A curated collection of articles exploring this topic in depth.
The Path Not Found Is the Point
Scanners arrive with a shopping list: WordPress, admin panels, .env files, and login forms. A static site has none of those. That absence turns the site into a passive honeypot.
A static site with no dynamic surface makes an unusually clean observation platform. Every request for a path that never existed here is an unambiguous signal: no legitimate visitor was trying to reach it. The monitoring I built to read the signal is ten URI patterns applied against CloudFront access logs, surfaced through the site's security dashboard.
Why static sites make clean observation platforms
Most honeypots work by pretending to be vulnerable. They might expose a fake SSH service, a decoy login page, or an application that looks exploitable. An attacker interacts with it, and the system records what they do.
A static site works differently. It has no server-side code, no forms, and no database. In this case, it is just HTML, CSS, and JavaScript served from S3 through CloudFront. There is no application backend for an attacker to probe.
That makes it much thinner than a traditional honeypot. The useful signal comes from requests that should not be happening at all.

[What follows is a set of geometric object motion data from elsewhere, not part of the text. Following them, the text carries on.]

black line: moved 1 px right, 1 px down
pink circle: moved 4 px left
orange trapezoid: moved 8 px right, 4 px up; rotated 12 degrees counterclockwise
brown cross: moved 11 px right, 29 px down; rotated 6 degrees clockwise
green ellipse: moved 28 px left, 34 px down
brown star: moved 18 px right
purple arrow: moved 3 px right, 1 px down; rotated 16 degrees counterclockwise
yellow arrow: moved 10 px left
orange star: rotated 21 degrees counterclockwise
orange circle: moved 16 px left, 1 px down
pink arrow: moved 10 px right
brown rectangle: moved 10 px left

CloudFront access logs already capture each request, including the path, status code, timestamp, edge location, and related metadata. The analysis happens in the logging pipeline, not in the site itself.
The probe filter
I kept the filter short. Ten patterns in total:
- Exact paths:
/.env,/admin/,/wp-admin/,/wp-login.php,/api/,/config/ - Wildcard patterns:
/wp-%,%xmlrpc%,%/admin.php%,%/sc.php%
I aligned the six exact paths with this site's robots.txt Disallow rules deliberately. For legitimate crawlers, the robots.txt entries are a standard exclusion directive. For scanners, they look more like a list of targets. One deception pattern is to seed robots.txt with paths that only a scanner would follow. If a request arrives for a disallowed path that has never existed, it was either read from robots.txt by a bot that does not respect exclusion directives, or it was found through a common scanning wordlist. Either way, it is not a legitimate visitor.
The four wildcard patterns cover relatively common scanning prefixes. A request matching any of these ten patterns is classified as a "known probe."
Two tiers of observation
The novel probe detection adds a second tier to the model. Novel probes are requests that return 4xx errors on paths outside the curated filter. These could be scanning campaigns the filter has not caught yet, or something else entirely.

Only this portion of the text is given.